Small, locally owned businesses in downtown Meridian don't always have the advantage in location or advertising dollars as some larger stores, but they can offer merchandise not found in those stores and for a lower price.

Sam Dabit, owner of Sam's Fashions, says, "We carry a lot of designer shoes. Really, where you could find it $200, $300, $400 dollars a piece, we've got it really cheap. It's about a $100, $150. We've got some jackets, blazers, leather jackets; we have everything really, and it's a lot cheaper than anywhere else."

Small businesses are in stiff competition with larger stores, and they try to win over customers with loyalty programs and great service.

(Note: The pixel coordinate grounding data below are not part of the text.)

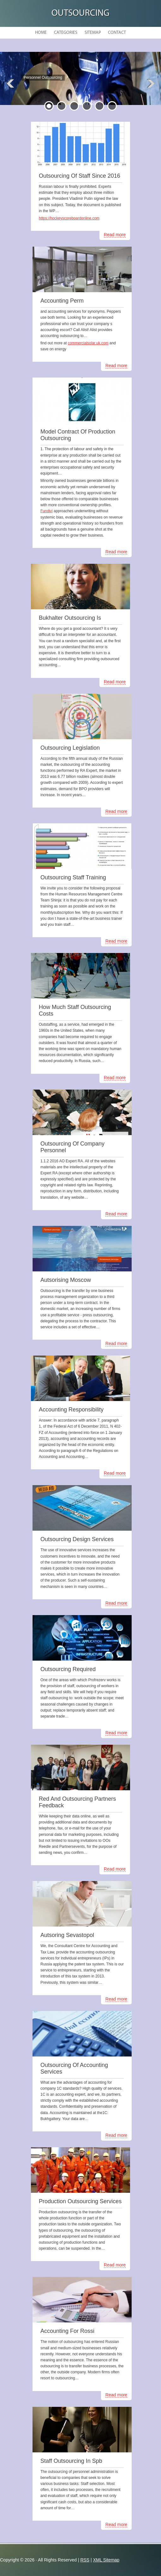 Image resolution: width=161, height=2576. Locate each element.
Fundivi (46, 511)
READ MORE (46, 91)
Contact (117, 32)
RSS (84, 2559)
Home (41, 32)
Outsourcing (80, 13)
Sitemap (93, 32)
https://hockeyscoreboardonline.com (69, 218)
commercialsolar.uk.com (88, 343)
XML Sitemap (106, 2559)
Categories (65, 32) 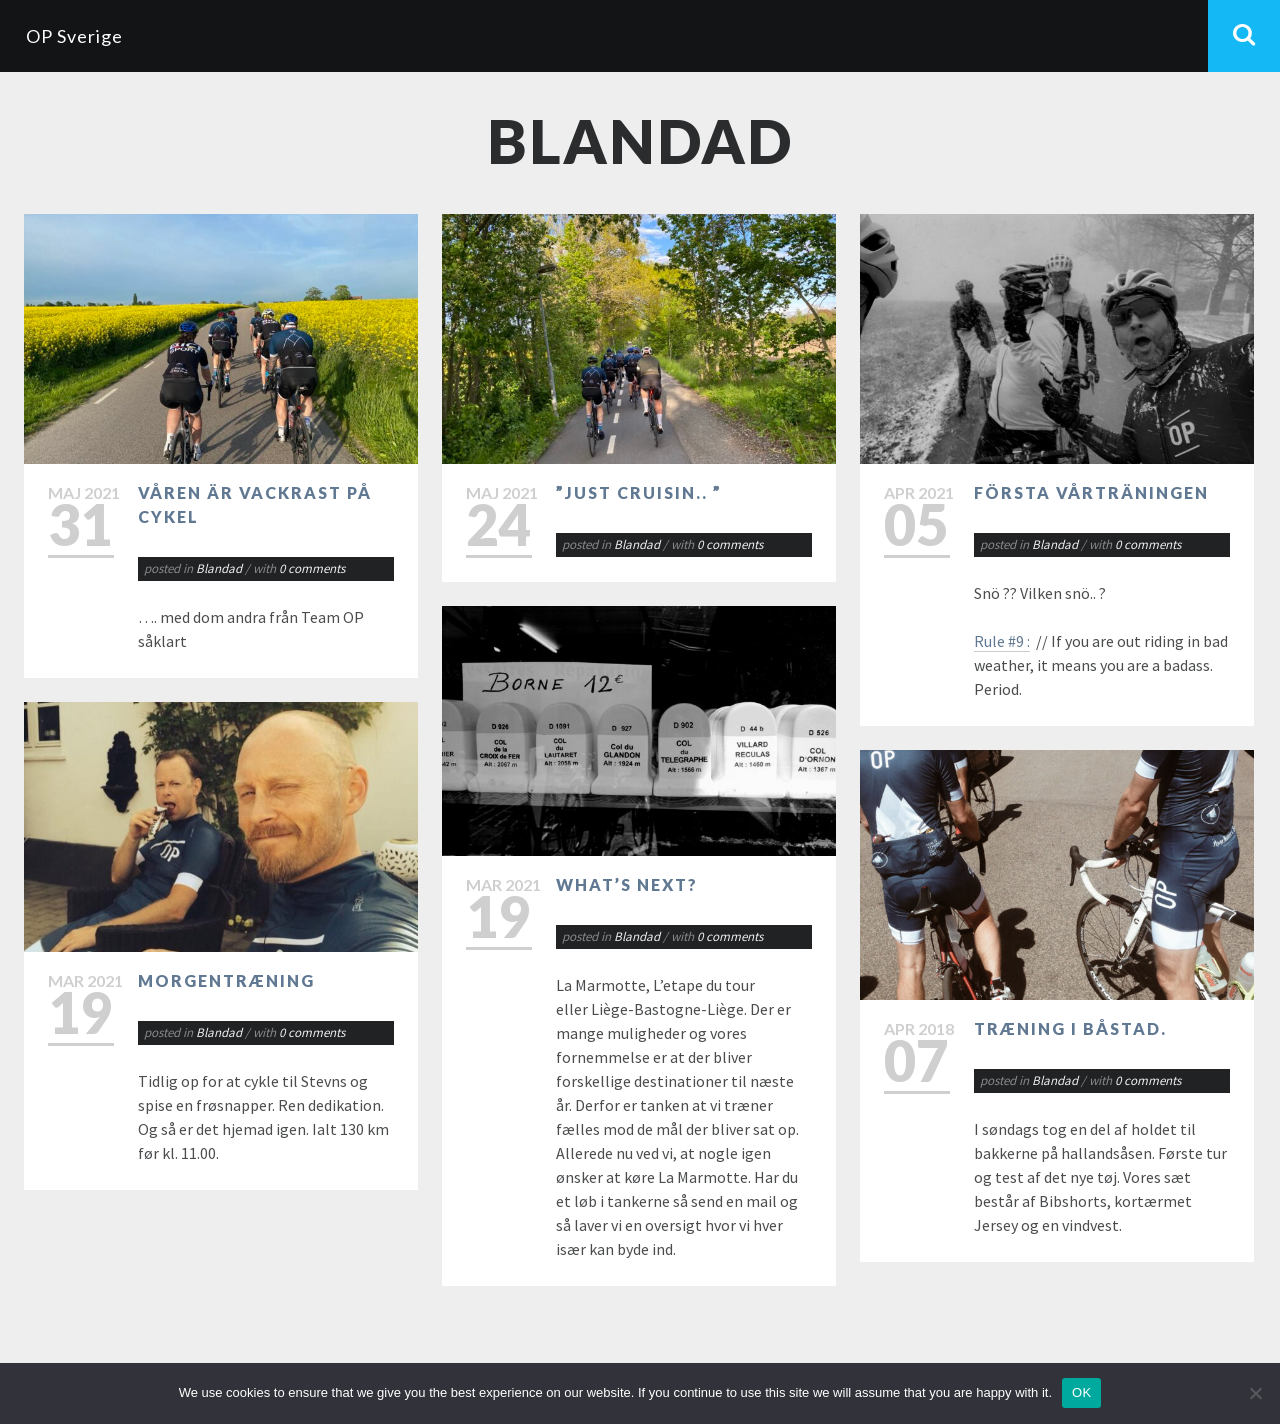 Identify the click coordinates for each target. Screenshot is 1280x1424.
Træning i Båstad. (1070, 1028)
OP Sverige (74, 36)
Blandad (219, 568)
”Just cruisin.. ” (639, 492)
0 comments (312, 568)
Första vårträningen (1091, 492)
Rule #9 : (1002, 641)
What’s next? (627, 884)
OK (1081, 1392)
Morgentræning (226, 980) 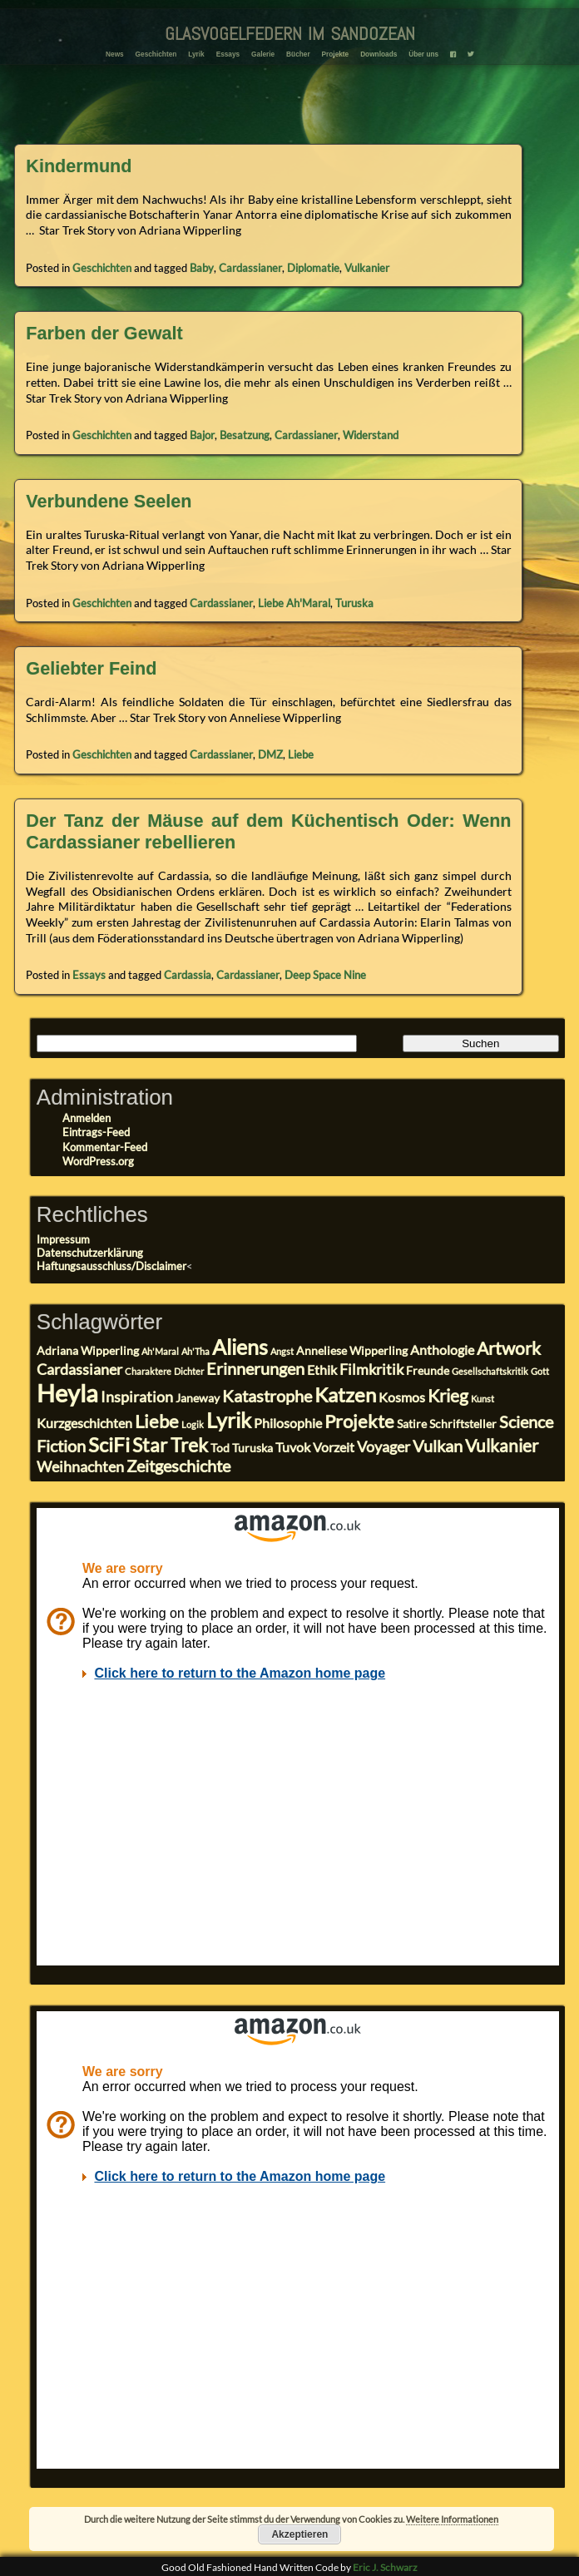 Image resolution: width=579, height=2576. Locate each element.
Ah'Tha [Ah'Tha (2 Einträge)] (195, 1351)
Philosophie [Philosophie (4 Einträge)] (288, 1423)
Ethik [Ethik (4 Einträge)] (322, 1369)
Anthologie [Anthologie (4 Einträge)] (442, 1349)
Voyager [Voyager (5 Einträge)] (383, 1446)
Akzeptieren (299, 2534)
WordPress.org (98, 1161)
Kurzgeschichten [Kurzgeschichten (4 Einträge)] (84, 1423)
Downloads (378, 53)
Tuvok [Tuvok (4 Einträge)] (292, 1447)
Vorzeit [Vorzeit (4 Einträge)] (333, 1447)
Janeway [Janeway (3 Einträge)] (198, 1398)
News (115, 53)
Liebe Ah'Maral (294, 603)
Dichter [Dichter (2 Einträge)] (189, 1371)
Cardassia (187, 974)
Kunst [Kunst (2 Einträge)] (482, 1398)
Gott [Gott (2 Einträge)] (540, 1371)
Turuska (354, 603)
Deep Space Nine (325, 974)
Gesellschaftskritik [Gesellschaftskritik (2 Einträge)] (490, 1371)
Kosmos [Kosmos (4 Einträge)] (402, 1397)
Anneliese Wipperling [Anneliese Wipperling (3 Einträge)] (352, 1350)
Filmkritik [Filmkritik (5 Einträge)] (371, 1369)
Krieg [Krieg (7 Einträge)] (448, 1396)
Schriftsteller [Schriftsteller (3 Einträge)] (463, 1424)
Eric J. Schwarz (385, 2567)
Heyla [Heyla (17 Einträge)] (67, 1392)
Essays (228, 53)
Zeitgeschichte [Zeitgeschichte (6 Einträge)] (178, 1466)
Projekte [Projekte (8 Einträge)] (359, 1421)
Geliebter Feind (91, 668)
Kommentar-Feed (104, 1147)
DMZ (270, 754)
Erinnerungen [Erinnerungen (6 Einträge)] (255, 1368)
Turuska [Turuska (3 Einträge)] (252, 1448)
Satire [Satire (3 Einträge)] (412, 1424)
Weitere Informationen (452, 2519)
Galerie (263, 53)
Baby (202, 267)
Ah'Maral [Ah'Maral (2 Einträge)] (160, 1351)
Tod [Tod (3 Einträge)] (220, 1448)
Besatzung (245, 435)
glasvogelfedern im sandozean (290, 30)
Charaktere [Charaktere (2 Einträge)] (148, 1371)
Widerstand (370, 435)
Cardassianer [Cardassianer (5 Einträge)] (79, 1369)
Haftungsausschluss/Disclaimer (111, 1266)
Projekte (335, 53)
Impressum (63, 1239)
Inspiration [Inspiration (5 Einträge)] (137, 1396)
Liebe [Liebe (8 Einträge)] (157, 1421)
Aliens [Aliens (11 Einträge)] (240, 1346)
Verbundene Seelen (108, 501)
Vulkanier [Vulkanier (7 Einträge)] (501, 1446)
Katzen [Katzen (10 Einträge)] (345, 1394)
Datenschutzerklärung (90, 1252)
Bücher (297, 53)
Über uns (423, 53)
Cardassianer (250, 267)
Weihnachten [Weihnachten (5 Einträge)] (80, 1466)
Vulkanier (366, 267)
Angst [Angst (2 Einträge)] (282, 1351)
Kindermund (78, 166)
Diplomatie (313, 267)
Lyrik (196, 53)
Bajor (202, 435)
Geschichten (156, 53)
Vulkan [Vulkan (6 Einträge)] (438, 1446)
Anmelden (86, 1118)
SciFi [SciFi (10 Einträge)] (109, 1444)
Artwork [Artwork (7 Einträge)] (509, 1348)
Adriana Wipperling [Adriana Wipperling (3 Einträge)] (88, 1350)
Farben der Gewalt (104, 333)
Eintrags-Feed (96, 1132)
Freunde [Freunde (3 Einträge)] (427, 1370)
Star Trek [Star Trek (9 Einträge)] (170, 1444)
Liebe (301, 754)
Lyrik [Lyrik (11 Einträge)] (228, 1419)
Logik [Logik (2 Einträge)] (192, 1424)
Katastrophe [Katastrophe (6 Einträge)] (267, 1396) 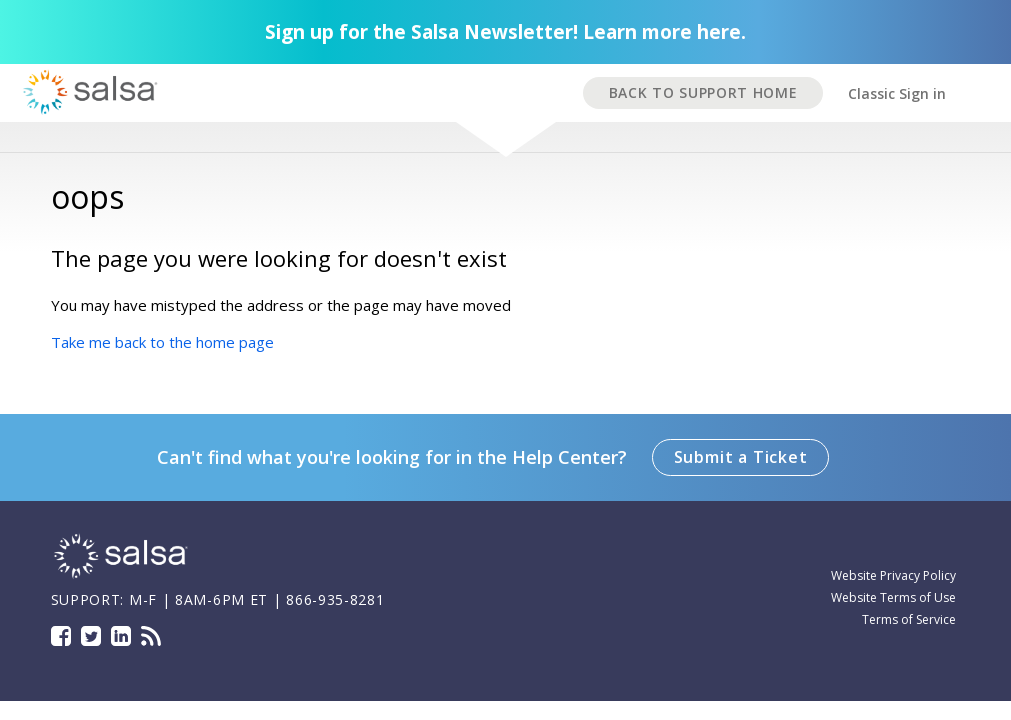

Robert Loeb, owner of Loeb's, tells us, "We do try to compete with incentives. We have a gift card that we send out in December. We have promotions and sales on certain weekends, and then we hope with service that we have a lot of people here working that are knowledgeable about the merchandise in the store and the gift items that they can help a customer decide what they want to give as a gift."

Shop owners that we spoke with tell us whether it's a privately owned business or a large retailer, they all work for one common purpose, and that is to fulfill the needs of the customers.

"It takes all of us," says Robbie Hales, co-owner of The Liberty Shop. "They have their niche; we have ours, so we can all work together and are all out for the same common good. It's to provide a service for the people of this community and those that are around us."

Every shop owner we spoke with said their keys to success were longevity, value, and service.